EXERCISE DETAILS → Make an exact copy of every entry below, with the pictures left out.

═════ MATERIAL PROVIDED

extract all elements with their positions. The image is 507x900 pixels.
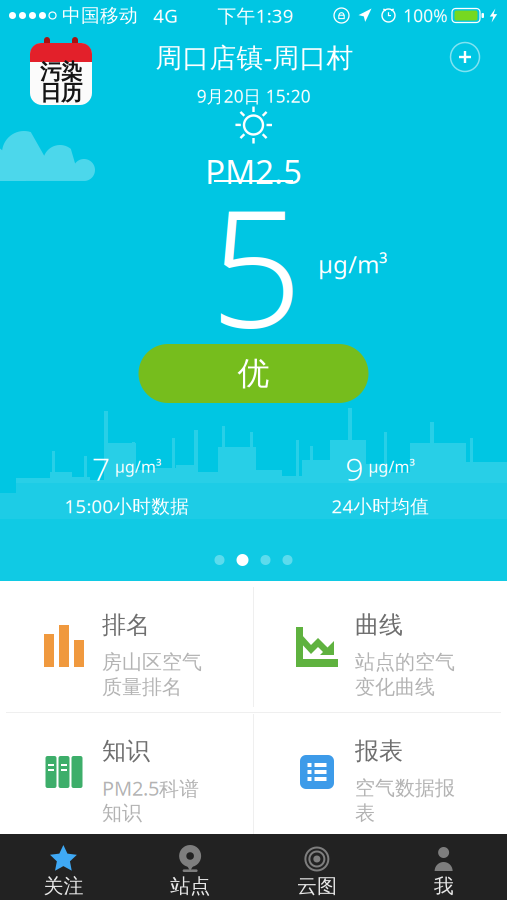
staticText: 污染: [40, 59, 82, 85]
staticText: 周口店镇-周口村: [156, 39, 354, 75]
staticText: 云图: [297, 874, 337, 898]
button[interactable]: 污染日历: [30, 36, 92, 105]
staticText: 质量排名: [102, 675, 182, 699]
staticText: 表: [355, 801, 375, 825]
button[interactable]: 云图: [254, 834, 380, 900]
staticText: µg/m³: [115, 456, 162, 477]
staticText: PM2.5: [205, 149, 302, 193]
button[interactable]: 知识: [0, 707, 253, 833]
button[interactable]: 排名: [0, 581, 253, 707]
staticText: PM2.5科谱: [102, 775, 199, 801]
button[interactable]: 报表: [253, 707, 506, 833]
staticText: 5: [210, 156, 302, 372]
staticText: 优: [238, 354, 270, 393]
staticText: 下午1:39: [218, 3, 294, 28]
staticText: 9月20日 15:20: [196, 84, 310, 108]
staticText: 站点的空气: [355, 650, 455, 674]
button[interactable]: PM2.5: [0, 149, 507, 187]
staticText: 100%: [403, 4, 447, 27]
staticText: 房山区空气: [102, 650, 202, 674]
staticText: 曲线: [355, 610, 403, 640]
staticText: 7: [92, 447, 110, 490]
staticText: 知识: [102, 736, 150, 766]
staticText: 15:00小时数据: [64, 494, 189, 518]
button[interactable]: 关注: [0, 834, 127, 900]
staticText: 4G: [138, 3, 178, 28]
staticText: 我: [434, 874, 454, 898]
staticText: 日历: [40, 80, 82, 106]
button[interactable]: 添加站点: [445, 37, 485, 77]
button[interactable]: 我: [380, 834, 507, 900]
button[interactable]: 曲线: [253, 581, 506, 707]
staticText: 站点: [170, 874, 210, 898]
staticText: 知识: [102, 801, 142, 825]
button[interactable]: 优: [138, 344, 368, 403]
staticText: 中国移动: [62, 4, 138, 27]
staticText: µg/m³: [368, 456, 415, 477]
staticText: 空气数据报: [355, 776, 455, 800]
staticText: 报表: [355, 736, 403, 766]
staticText: 变化曲线: [355, 675, 435, 699]
staticText: 排名: [102, 610, 150, 640]
staticText: 24小时均值: [331, 494, 429, 518]
staticText: 9: [345, 447, 363, 490]
button[interactable]: 站点: [127, 834, 254, 900]
staticText: µg/m³: [318, 248, 387, 280]
staticText: 关注: [43, 874, 83, 898]
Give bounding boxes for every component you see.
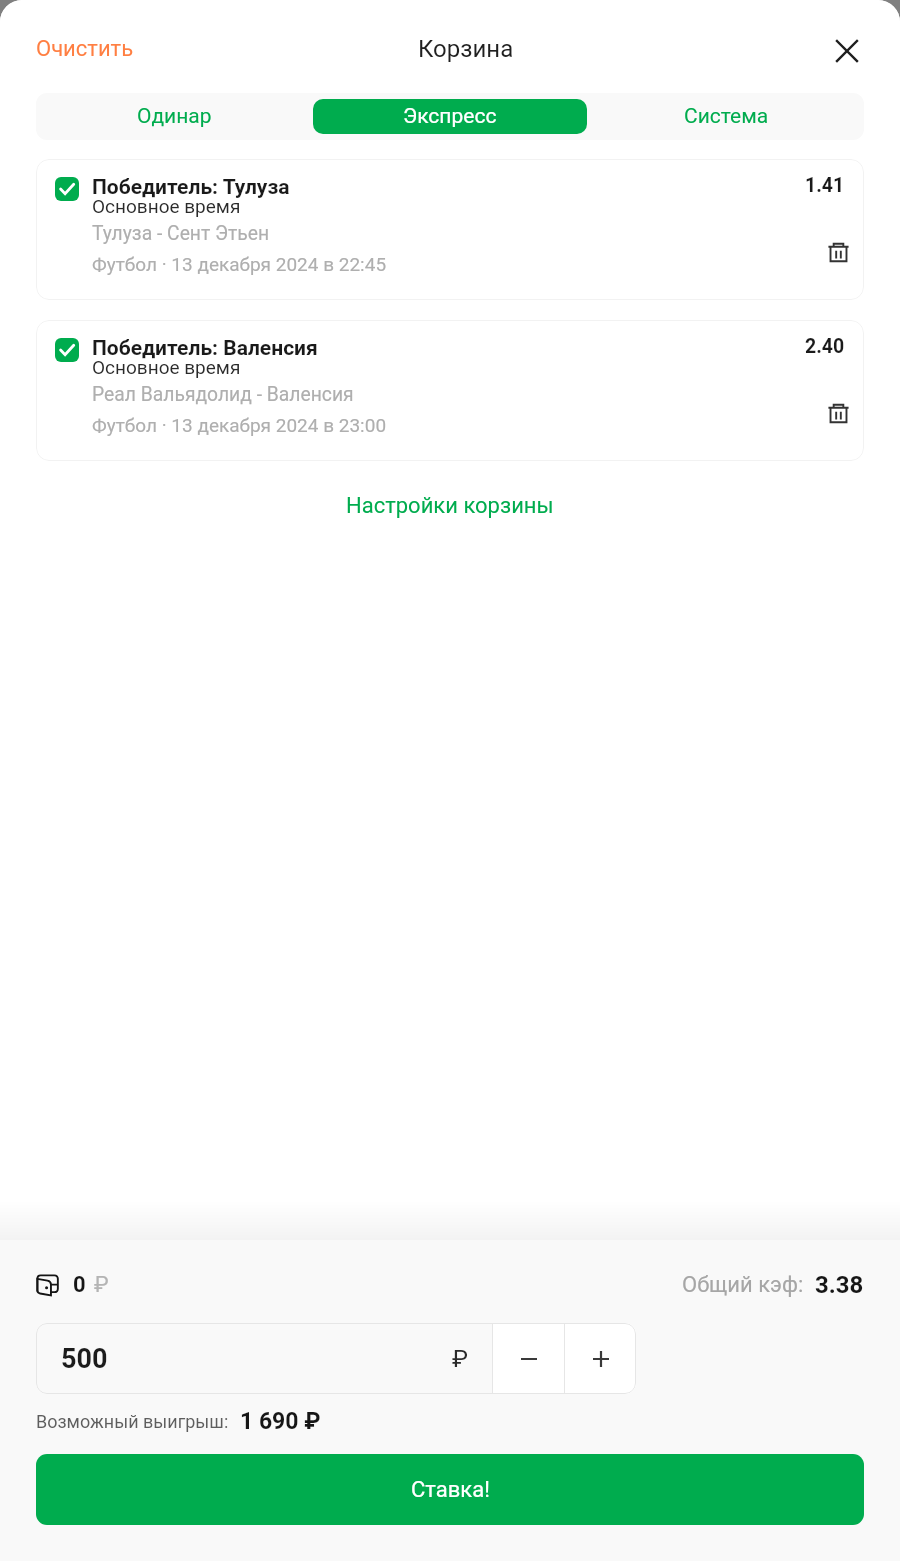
- button[interactable]: Уменьшить ставку: [493, 1323, 564, 1394]
- staticText: Общий кэф:: [682, 1272, 804, 1298]
- staticText: 2.40: [805, 335, 845, 358]
- button[interactable]: Увеличить ставку: [565, 1323, 636, 1394]
- staticText: Система: [684, 104, 769, 129]
- staticText: 1.41: [805, 174, 845, 197]
- button[interactable]: 500: [36, 1323, 492, 1394]
- staticText: Тулуза - Сент Этьен: [92, 222, 270, 245]
- button[interactable]: Удалить: [816, 391, 860, 435]
- button[interactable]: Ставка!: [36, 1454, 864, 1525]
- staticText: ₽: [94, 1272, 109, 1298]
- button[interactable]: Выбрано: [36, 159, 864, 300]
- staticText: 0: [73, 1272, 86, 1298]
- staticText: Основное время: [92, 195, 241, 217]
- button[interactable]: Система: [589, 99, 863, 134]
- staticText: Одинар: [137, 104, 212, 129]
- button[interactable]: Одинар: [37, 99, 311, 134]
- button[interactable]: Выбрано: [55, 177, 79, 201]
- button[interactable]: Выбрано: [36, 320, 864, 461]
- staticText: 3.38: [815, 1271, 864, 1299]
- staticText: Настройки корзины: [346, 493, 554, 519]
- staticText: Футбол · 13 декабря 2024 в 23:00: [92, 414, 387, 436]
- button[interactable]: Настройки корзины: [334, 487, 566, 525]
- staticText: Экспресс: [403, 104, 497, 129]
- staticText: Реал Вальядолид - Валенсия: [92, 383, 354, 406]
- staticText: ₽: [452, 1345, 468, 1373]
- button[interactable]: Удалить: [816, 230, 860, 274]
- staticText: Победитель: Валенсия: [92, 336, 318, 361]
- staticText: Футбол · 13 декабря 2024 в 22:45: [92, 253, 387, 275]
- staticText: 500: [61, 1343, 108, 1375]
- staticText: Победитель: Тулуза: [92, 175, 290, 200]
- staticText: Возможный выигрыш:: [36, 1411, 229, 1432]
- button[interactable]: Очистить: [18, 24, 152, 70]
- staticText: Корзина: [418, 35, 514, 63]
- button[interactable]: Выбрано: [55, 338, 79, 362]
- staticText: Ставка!: [411, 1477, 490, 1503]
- button[interactable]: Экспресс: [313, 99, 587, 134]
- button[interactable]: Закрыть: [823, 23, 871, 71]
- staticText: Очистить: [36, 36, 134, 62]
- staticText: Основное время: [92, 356, 241, 378]
- staticText: 1 690 ₽: [240, 1408, 321, 1435]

══════════

EXERCISE RESPONSE →
extract all elements with their positions. The image is 507x900 pixels.
staticText: 污染: [40, 59, 82, 85]
staticText: 周口店镇-周口村: [156, 39, 354, 75]
staticText: 云图: [297, 874, 337, 898]
button[interactable]: 污染日历: [30, 36, 92, 105]
staticText: 质量排名: [102, 675, 182, 699]
staticText: 表: [355, 801, 375, 825]
button[interactable]: 云图: [254, 834, 380, 900]
staticText: µg/m³: [115, 456, 162, 477]
staticText: PM2.5: [205, 149, 302, 193]
button[interactable]: 知识: [0, 707, 253, 833]
button[interactable]: 排名: [0, 581, 253, 707]
staticText: PM2.5科谱: [102, 775, 199, 801]
button[interactable]: 报表: [253, 707, 506, 833]
staticText: 5: [210, 156, 302, 372]
staticText: 优: [238, 354, 270, 393]
staticText: 下午1:39: [218, 3, 294, 28]
staticText: 9月20日 15:20: [196, 84, 310, 108]
staticText: 站点的空气: [355, 650, 455, 674]
button[interactable]: PM2.5: [0, 149, 507, 187]
staticText: 100%: [403, 4, 447, 27]
staticText: 房山区空气: [102, 650, 202, 674]
staticText: 曲线: [355, 610, 403, 640]
staticText: 7: [92, 447, 110, 490]
staticText: 知识: [102, 736, 150, 766]
staticText: 15:00小时数据: [64, 494, 189, 518]
button[interactable]: 关注: [0, 834, 127, 900]
staticText: 4G: [138, 3, 178, 28]
staticText: 我: [434, 874, 454, 898]
staticText: 日历: [40, 80, 82, 106]
button[interactable]: 添加站点: [445, 37, 485, 77]
button[interactable]: 我: [380, 834, 507, 900]
button[interactable]: 曲线: [253, 581, 506, 707]
staticText: 站点: [170, 874, 210, 898]
staticText: 知识: [102, 801, 142, 825]
button[interactable]: 优: [138, 344, 368, 403]
staticText: 中国移动: [62, 4, 138, 27]
staticText: µg/m³: [368, 456, 415, 477]
staticText: 空气数据报: [355, 776, 455, 800]
staticText: 报表: [355, 736, 403, 766]
staticText: 变化曲线: [355, 675, 435, 699]
staticText: 排名: [102, 610, 150, 640]
staticText: 24小时均值: [331, 494, 429, 518]
staticText: 9: [345, 447, 363, 490]
button[interactable]: 站点: [127, 834, 254, 900]
staticText: µg/m³: [318, 248, 387, 280]
staticText: 关注: [43, 874, 83, 898]
Give bounding boxes for every component you see.
- button[interactable]: Уменьшить ставку: [493, 1323, 564, 1394]
- staticText: Общий кэф:: [682, 1272, 804, 1298]
- staticText: 2.40: [805, 335, 845, 358]
- button[interactable]: Увеличить ставку: [565, 1323, 636, 1394]
- staticText: Система: [684, 104, 769, 129]
- staticText: 1.41: [805, 174, 845, 197]
- button[interactable]: 500: [36, 1323, 492, 1394]
- staticText: Тулуза - Сент Этьен: [92, 222, 270, 245]
- button[interactable]: Удалить: [816, 391, 860, 435]
- button[interactable]: Ставка!: [36, 1454, 864, 1525]
- staticText: ₽: [94, 1272, 109, 1298]
- button[interactable]: Выбрано: [36, 159, 864, 300]
- staticText: 0: [73, 1272, 86, 1298]
- staticText: Основное время: [92, 195, 241, 217]
- button[interactable]: Система: [589, 99, 863, 134]
- staticText: Одинар: [137, 104, 212, 129]
- button[interactable]: Одинар: [37, 99, 311, 134]
- button[interactable]: Выбрано: [55, 177, 79, 201]
- button[interactable]: Выбрано: [36, 320, 864, 461]
- staticText: 3.38: [815, 1271, 864, 1299]
- staticText: Настройки корзины: [346, 493, 554, 519]
- staticText: Футбол · 13 декабря 2024 в 23:00: [92, 414, 387, 436]
- button[interactable]: Настройки корзины: [334, 487, 566, 525]
- staticText: Экспресс: [403, 104, 497, 129]
- staticText: Реал Вальядолид - Валенсия: [92, 383, 354, 406]
- staticText: ₽: [452, 1345, 468, 1373]
- button[interactable]: Удалить: [816, 230, 860, 274]
- staticText: Победитель: Валенсия: [92, 336, 318, 361]
- staticText: Футбол · 13 декабря 2024 в 22:45: [92, 253, 387, 275]
- staticText: 500: [61, 1343, 108, 1375]
- staticText: Победитель: Тулуза: [92, 175, 290, 200]
- staticText: Возможный выигрыш:: [36, 1411, 229, 1432]
- button[interactable]: Очистить: [18, 24, 152, 70]
- staticText: Корзина: [418, 35, 514, 63]
- button[interactable]: Выбрано: [55, 338, 79, 362]
- staticText: Ставка!: [411, 1477, 490, 1503]
- button[interactable]: Экспресс: [313, 99, 587, 134]
- button[interactable]: Закрыть: [823, 23, 871, 71]
- staticText: Очистить: [36, 36, 134, 62]
- staticText: Основное время: [92, 356, 241, 378]
- staticText: 1 690 ₽: [240, 1408, 321, 1435]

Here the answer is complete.